Do you imagine that in the future heart rate variability might be a standard measurement taken at routine doctor’s visits or at schools?

Dr. Porges:

This is an interesting issue and this brings me back to the 1980s. In the 1980s, I actually had a patent on a process that extracted Respiratory Sinus Arrhythmia in real time. I thought this was really exciting because then I thought people could use this in the clinical setting. What I failed to understand was the conceptualization that people have and I realized that the psychoeducational components were missing. People, even today, there are tens of thousands now of articles with heart rate variability, but the people who are using it don’t understand what the variable is. They don’t even understand how to quantify it or they think that one method of quantifying is equivalent to another and they are not. They have different statistical properties and they extract with more or less validity, this underlying neural control.

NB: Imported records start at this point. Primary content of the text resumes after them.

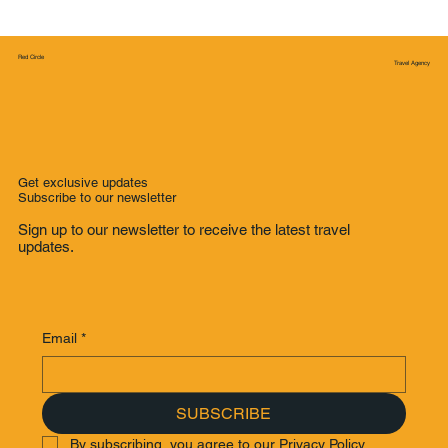
Red Circle
Travel Agency
Get exclusive updates
Subscribe to our newsletter
Sign up to our newsletter to receive the latest travel
updates.
Email
*
SUBSCRIBE
By subscribing, you agree to our Privacy Policy.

What I’m really saying is people tend to apply techniques without understanding what they’re extracting and I didn’t understand that in the beginning. I thought people would just be thrilled to have a measure and I didn’t realize that people didn’t understand the complexity of the measure. What we get with heart rate variability indices when they are done correctly and correctly doesn’t mean that they are peer reviewed. I don’t agree with a lot of the methods out there, not that they are not picking up something useful, but that they could be done better. What I mean by better, there’s a whole set of assumptions here about how you can extract a measure that represents this neural control of the heart. If you get the good measure, if you get it, then you can start monitoring dynamically. Going back to your question, if it’s done with precision and with appropriate technology, I think it’s extraordinarily important. I think it’s even predictive of cancer.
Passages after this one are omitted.